11 Ocak 2008 Cuma

LANETLENMİŞLER I

ADAM

(…)

Ruhlarımızın iz düşümlerini takip ederek hiçbir yere varabiliyoruz sadece çünkü ters yüz ettik ruhlarımızı. Bir gün gelecek “hadi vedalaşalım” denecek bize. Benim bütün esenliğim bu anı yakalayabilmekten geçti aslında. Veda etmenin kolaylığı, veda ettirmenin kolay yollarını bulabilme hünerim, boğulmuş insanlara özgü yalnızlığımı güvence altına alan sığınaklarımı oluşturmamı sağlamıştı. Ne zaman “vedalaşalım” dedirteceğimi düşünmekten sağlıklı sevişmeler yaşayamadığım geceler bile oluyor neredeyse. Çok caz bandlar gelip kapımda zillerin kalın vurgularıyla serenatlar döşese de yataklarımın içine, balıklar vurgun yemiş gibi kalakalıyor benim denizlerimde. Böylece gerçeksiz oluyor dünyalar ya da tek gerçekli. Ve o tek gerçeğin ardına sığınarak söylemeliyim ki; acısını en çok kadınlar çeker cansız harabelerin ortasında çöküp kalan şövalyelerin.

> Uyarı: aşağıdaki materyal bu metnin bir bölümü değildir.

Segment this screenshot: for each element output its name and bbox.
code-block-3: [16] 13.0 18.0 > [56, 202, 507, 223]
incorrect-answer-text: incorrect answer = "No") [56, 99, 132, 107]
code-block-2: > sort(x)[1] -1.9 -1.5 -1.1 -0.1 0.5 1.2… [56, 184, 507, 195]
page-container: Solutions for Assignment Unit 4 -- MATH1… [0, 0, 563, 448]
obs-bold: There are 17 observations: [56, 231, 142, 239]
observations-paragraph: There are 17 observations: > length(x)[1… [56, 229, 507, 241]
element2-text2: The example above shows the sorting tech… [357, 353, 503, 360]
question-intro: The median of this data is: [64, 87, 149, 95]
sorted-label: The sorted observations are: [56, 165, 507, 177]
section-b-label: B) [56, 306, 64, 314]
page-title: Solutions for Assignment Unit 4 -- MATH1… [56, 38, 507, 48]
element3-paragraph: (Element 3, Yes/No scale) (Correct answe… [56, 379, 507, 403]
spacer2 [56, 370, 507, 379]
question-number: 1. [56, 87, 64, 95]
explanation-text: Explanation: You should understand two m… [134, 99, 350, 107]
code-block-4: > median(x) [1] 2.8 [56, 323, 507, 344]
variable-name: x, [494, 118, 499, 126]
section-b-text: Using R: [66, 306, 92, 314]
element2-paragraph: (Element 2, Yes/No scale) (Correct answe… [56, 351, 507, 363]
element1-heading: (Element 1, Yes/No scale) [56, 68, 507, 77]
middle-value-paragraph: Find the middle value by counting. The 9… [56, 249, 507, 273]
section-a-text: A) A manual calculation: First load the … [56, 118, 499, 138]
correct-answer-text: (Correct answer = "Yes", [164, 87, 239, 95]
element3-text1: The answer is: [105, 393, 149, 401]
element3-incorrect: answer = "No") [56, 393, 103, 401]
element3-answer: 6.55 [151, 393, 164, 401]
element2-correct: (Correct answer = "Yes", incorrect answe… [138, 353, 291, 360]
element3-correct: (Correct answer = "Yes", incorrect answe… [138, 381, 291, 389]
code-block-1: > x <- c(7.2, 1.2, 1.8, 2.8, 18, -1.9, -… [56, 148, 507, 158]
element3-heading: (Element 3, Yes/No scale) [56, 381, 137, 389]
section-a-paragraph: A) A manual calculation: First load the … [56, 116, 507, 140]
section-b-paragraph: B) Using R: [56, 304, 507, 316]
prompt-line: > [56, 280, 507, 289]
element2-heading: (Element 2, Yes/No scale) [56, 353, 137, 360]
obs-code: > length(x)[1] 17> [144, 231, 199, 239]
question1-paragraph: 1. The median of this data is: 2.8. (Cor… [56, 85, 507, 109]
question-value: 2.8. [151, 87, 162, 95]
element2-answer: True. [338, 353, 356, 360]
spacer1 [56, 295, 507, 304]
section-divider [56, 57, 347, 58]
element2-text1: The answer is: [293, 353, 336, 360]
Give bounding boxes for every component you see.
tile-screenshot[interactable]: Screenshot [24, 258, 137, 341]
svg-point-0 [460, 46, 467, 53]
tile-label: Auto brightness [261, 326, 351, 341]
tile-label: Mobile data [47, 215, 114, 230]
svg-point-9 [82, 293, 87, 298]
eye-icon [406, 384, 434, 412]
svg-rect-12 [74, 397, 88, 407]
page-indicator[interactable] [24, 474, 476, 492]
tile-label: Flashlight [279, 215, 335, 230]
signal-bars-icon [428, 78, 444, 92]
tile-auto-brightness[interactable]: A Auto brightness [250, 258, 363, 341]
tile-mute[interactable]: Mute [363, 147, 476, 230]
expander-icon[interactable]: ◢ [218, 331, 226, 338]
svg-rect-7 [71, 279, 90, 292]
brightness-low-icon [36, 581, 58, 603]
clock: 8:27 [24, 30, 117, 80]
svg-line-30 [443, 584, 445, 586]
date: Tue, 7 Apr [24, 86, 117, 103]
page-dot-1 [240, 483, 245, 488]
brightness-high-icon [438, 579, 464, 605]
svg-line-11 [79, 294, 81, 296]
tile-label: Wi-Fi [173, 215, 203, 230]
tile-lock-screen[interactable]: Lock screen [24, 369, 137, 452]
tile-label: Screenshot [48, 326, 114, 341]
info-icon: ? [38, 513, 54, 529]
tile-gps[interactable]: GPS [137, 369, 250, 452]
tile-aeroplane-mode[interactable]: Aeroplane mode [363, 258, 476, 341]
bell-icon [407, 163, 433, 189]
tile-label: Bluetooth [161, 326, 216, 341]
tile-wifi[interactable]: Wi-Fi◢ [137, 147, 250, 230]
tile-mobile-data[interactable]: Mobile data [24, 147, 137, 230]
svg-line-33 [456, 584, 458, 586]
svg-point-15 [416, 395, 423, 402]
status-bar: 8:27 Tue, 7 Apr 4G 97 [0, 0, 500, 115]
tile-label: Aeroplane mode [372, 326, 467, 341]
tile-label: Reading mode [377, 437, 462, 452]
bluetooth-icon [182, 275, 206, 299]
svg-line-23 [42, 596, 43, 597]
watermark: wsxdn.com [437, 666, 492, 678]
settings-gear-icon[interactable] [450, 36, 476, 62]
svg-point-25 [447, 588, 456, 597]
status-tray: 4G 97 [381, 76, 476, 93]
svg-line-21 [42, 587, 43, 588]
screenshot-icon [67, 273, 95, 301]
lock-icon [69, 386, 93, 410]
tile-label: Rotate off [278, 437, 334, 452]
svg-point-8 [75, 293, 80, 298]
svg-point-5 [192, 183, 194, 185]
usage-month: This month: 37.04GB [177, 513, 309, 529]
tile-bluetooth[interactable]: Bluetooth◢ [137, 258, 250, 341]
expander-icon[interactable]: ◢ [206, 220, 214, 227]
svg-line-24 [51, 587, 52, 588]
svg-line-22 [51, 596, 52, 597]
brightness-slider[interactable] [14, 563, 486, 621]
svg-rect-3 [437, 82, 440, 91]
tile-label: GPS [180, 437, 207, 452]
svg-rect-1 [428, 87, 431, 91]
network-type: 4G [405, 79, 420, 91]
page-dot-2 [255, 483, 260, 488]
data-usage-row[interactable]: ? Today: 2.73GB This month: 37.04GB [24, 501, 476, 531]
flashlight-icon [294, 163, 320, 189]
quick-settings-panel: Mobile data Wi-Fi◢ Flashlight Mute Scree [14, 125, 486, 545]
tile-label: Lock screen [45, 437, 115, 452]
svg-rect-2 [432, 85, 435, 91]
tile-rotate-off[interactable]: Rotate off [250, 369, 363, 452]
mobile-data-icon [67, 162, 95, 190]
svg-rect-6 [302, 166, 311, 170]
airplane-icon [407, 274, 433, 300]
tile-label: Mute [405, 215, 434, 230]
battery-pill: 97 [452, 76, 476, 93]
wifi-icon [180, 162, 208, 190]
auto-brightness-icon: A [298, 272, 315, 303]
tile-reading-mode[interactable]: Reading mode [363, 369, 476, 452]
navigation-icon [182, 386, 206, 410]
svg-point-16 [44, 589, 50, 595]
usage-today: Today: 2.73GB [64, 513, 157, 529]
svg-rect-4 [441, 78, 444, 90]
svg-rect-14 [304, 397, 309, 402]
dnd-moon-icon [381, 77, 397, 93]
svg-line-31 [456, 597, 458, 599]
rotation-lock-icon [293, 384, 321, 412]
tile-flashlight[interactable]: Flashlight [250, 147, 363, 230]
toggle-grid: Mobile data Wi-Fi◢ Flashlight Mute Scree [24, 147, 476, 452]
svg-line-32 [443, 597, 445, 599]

Kuşkuları, nedenli nedensiz tüm kıskançlıkları çoktan silip attıysam da tek mutluluk kaynağım ölümsüzlüğe doğru atabileceğim adımlar olmayacaktı elbette. “İstersen sana kavuşan ruhların kapıldığı son hüznün şarkısını söyleyebilirim” demişti bir gün. “Son hüzün...ve zavallı tesbih böceği...” diye geçirmiştim içimden ama kahkahalarımı zor tutarken parmaklarımı dudaklarının üstüne koymuş ve şefkatle bastırarak “hüzün şarkıları hak edene bestelenir” demiştim. Çalar saatlerini hep aynı saate kuran ve listeye sıraladığı işlerini kimliksizleşmiş bir düzenle yerine getiren insanlara özgü bulanık gözlerle baktı bana.

Dengemi hepsinin dengesini bozarak kurduğumu anlayamayacak kadar dışımdaydılar.

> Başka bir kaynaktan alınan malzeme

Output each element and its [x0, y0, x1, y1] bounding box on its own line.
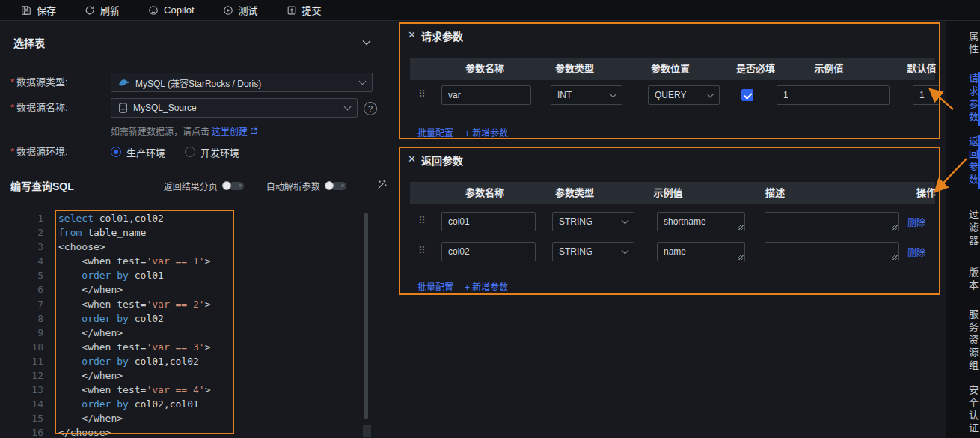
- datasource-name-select[interactable]: MySQL_Source: [111, 98, 358, 118]
- code-lines: 1select col01,col022from table_name3<cho…: [0, 211, 396, 438]
- create-datasource-link[interactable]: 这里创建: [212, 124, 248, 137]
- col-header: 参数名称: [465, 58, 504, 80]
- pagination-toggle[interactable]: [222, 181, 244, 190]
- line-number: 7: [0, 297, 43, 311]
- line-number: 3: [0, 240, 43, 254]
- sql-editor[interactable]: 1select col01,col022from table_name3<cho…: [0, 204, 396, 438]
- param-name-input[interactable]: [441, 85, 531, 105]
- code-text: </choose>: [58, 427, 111, 438]
- submit-button[interactable]: 提交: [287, 3, 322, 17]
- return-type-select[interactable]: STRING: [552, 212, 634, 231]
- caret-down-icon: [359, 78, 367, 85]
- datasource-helper-text: 如需新建数据源，请点击这里创建: [111, 124, 257, 137]
- copilot-button[interactable]: Copilot: [148, 4, 194, 16]
- drag-handle-icon[interactable]: ⠿: [418, 88, 426, 100]
- test-button[interactable]: 测试: [223, 3, 258, 17]
- caret-down-icon: [610, 91, 617, 98]
- chevron-down-icon[interactable]: [362, 40, 371, 46]
- sidebar-tab-2[interactable]: 返回参数: [946, 135, 980, 189]
- datasource-type-label: *数据源类型:: [10, 73, 68, 92]
- required-checkbox[interactable]: [741, 89, 753, 101]
- return-panel-title: 返回参数: [421, 153, 463, 168]
- drag-handle-icon[interactable]: ⠿: [418, 245, 426, 257]
- param-type-value: INT: [557, 90, 572, 100]
- editor-scrollbar[interactable]: [364, 213, 368, 419]
- delete-link[interactable]: 删除: [907, 216, 925, 228]
- close-icon[interactable]: ✕: [408, 29, 416, 40]
- return-name-input[interactable]: [441, 212, 536, 231]
- code-line: 1select col01,col02: [0, 211, 396, 225]
- datasource-type-select[interactable]: MySQL (兼容StarRocks / Doris): [111, 73, 373, 92]
- code-text: </when>: [58, 370, 123, 381]
- return-type-select[interactable]: STRING: [552, 242, 634, 261]
- refresh-icon: [85, 5, 95, 16]
- code-text: order by col01: [58, 270, 164, 281]
- code-line: 16</choose>: [0, 425, 396, 438]
- close-icon[interactable]: ✕: [408, 153, 416, 165]
- editor-scrollbar-corner[interactable]: [363, 425, 371, 437]
- toggle-knob: [325, 181, 334, 190]
- sidebar-tab-5[interactable]: 服务资源组: [946, 308, 980, 374]
- code-text: order by col02,col01: [58, 398, 199, 410]
- batch-config-link[interactable]: 批量配置: [417, 280, 453, 293]
- sidebar-tab-0[interactable]: 属性: [946, 30, 980, 58]
- return-desc-input[interactable]: [765, 212, 899, 231]
- return-example-input[interactable]: [657, 212, 745, 231]
- radio-production[interactable]: 生产环境: [111, 145, 165, 159]
- line-number: 14: [0, 397, 43, 411]
- submit-label: 提交: [302, 3, 322, 17]
- refresh-button[interactable]: 刷新: [85, 3, 120, 17]
- param-position-value: QUERY: [655, 90, 686, 100]
- copilot-label: Copilot: [164, 4, 194, 16]
- col-header: 描述: [765, 182, 785, 204]
- col-header: 操作: [916, 182, 936, 204]
- code-text: order by col02: [58, 313, 164, 324]
- sidebar-tab-6[interactable]: 安全认证: [946, 383, 980, 437]
- right-sidebar: 属性请求参数返回参数过滤器版本服务资源组安全认证: [946, 21, 980, 438]
- save-button[interactable]: 保存: [21, 3, 56, 17]
- add-param-link[interactable]: + 新增参数: [465, 126, 508, 139]
- line-number: 2: [0, 225, 43, 240]
- line-number: 10: [0, 340, 43, 354]
- question-icon[interactable]: ?: [364, 102, 377, 115]
- code-line: 13 <when test='var == 4'>: [0, 383, 396, 397]
- add-param-link[interactable]: + 新增参数: [465, 280, 508, 293]
- param-example-input[interactable]: [777, 85, 890, 105]
- return-example-field: [657, 212, 745, 231]
- return-example-input[interactable]: [657, 242, 745, 261]
- param-default-input[interactable]: [913, 85, 940, 105]
- col-header: 参数类型: [555, 182, 594, 204]
- request-panel-title: 请求参数: [421, 28, 463, 43]
- param-type-select[interactable]: INT: [551, 85, 622, 105]
- sidebar-tab-3[interactable]: 过滤器: [946, 208, 980, 249]
- radio-development[interactable]: 开发环境: [185, 145, 239, 159]
- drag-handle-icon[interactable]: ⠿: [418, 215, 426, 227]
- autoparse-toggle[interactable]: [325, 181, 346, 190]
- radio-development-label: 开发环境: [200, 145, 239, 159]
- sidebar-tab-4[interactable]: 版本: [946, 266, 980, 294]
- return-type-value: STRING: [559, 246, 592, 257]
- delete-link[interactable]: 删除: [907, 246, 925, 258]
- code-line: 15 </when>: [0, 411, 396, 425]
- radio-dot: [185, 147, 195, 157]
- col-header: 默认值: [907, 58, 936, 80]
- param-position-select[interactable]: QUERY: [648, 85, 720, 105]
- sidebar-tab-1[interactable]: 请求参数: [946, 72, 980, 126]
- col-header: 参数名称: [465, 182, 504, 204]
- return-desc-field: [765, 242, 899, 261]
- code-text: </when>: [58, 327, 123, 338]
- return-desc-input[interactable]: [765, 242, 899, 261]
- line-number: 13: [0, 383, 43, 397]
- datasource-name-label: *数据源名称:: [10, 98, 68, 118]
- sql-section-header: 编写查询SQL 返回结果分页 自动解析参数: [10, 176, 388, 195]
- code-text: <when test='var == 4'>: [58, 384, 211, 395]
- line-number: 5: [0, 268, 43, 282]
- batch-config-link[interactable]: 批量配置: [417, 126, 453, 139]
- line-number: 15: [0, 411, 43, 425]
- wand-icon[interactable]: [376, 179, 388, 193]
- code-text: <when test='var == 1'>: [58, 255, 211, 267]
- select-table-title: 选择表: [13, 35, 45, 50]
- return-name-input[interactable]: [441, 242, 536, 261]
- code-line: 10 <when test='var == 3'>: [0, 340, 396, 354]
- return-desc-field: [765, 212, 899, 231]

Buğulanmış aynaya düşen yansımam tebeşir kadar soluktu. Kötü geçmiş bir gecenin bütün çizgileri çizilmiş, bütün karanlıkları birer birer döşenmişti suratımın ortasına.

Eskimişti yüzüm.

Kabus benim yüzüm olmuştu.

“Tüm zamanların en büyük kabusu bu ey seyirci, en karanlık dehlizlere itilmiş, en yılan yuvalarına sokuşturulmuş, el uzanamaz yerlere istiflenmiş kabusları seyrettirdik gece bu adama ve sonra da onu düş ormanlarından bin bir zorlukla avlayıp getirdik size. Bu buğulu aynada gördüğünüz sabah matinesidir. Kafasına saray soytarılarının külahlarından geçirmiş olan ben, buğulu aynadaki suretimin tam sağ üst yanından böyle bağırıyordum kendi suratıma.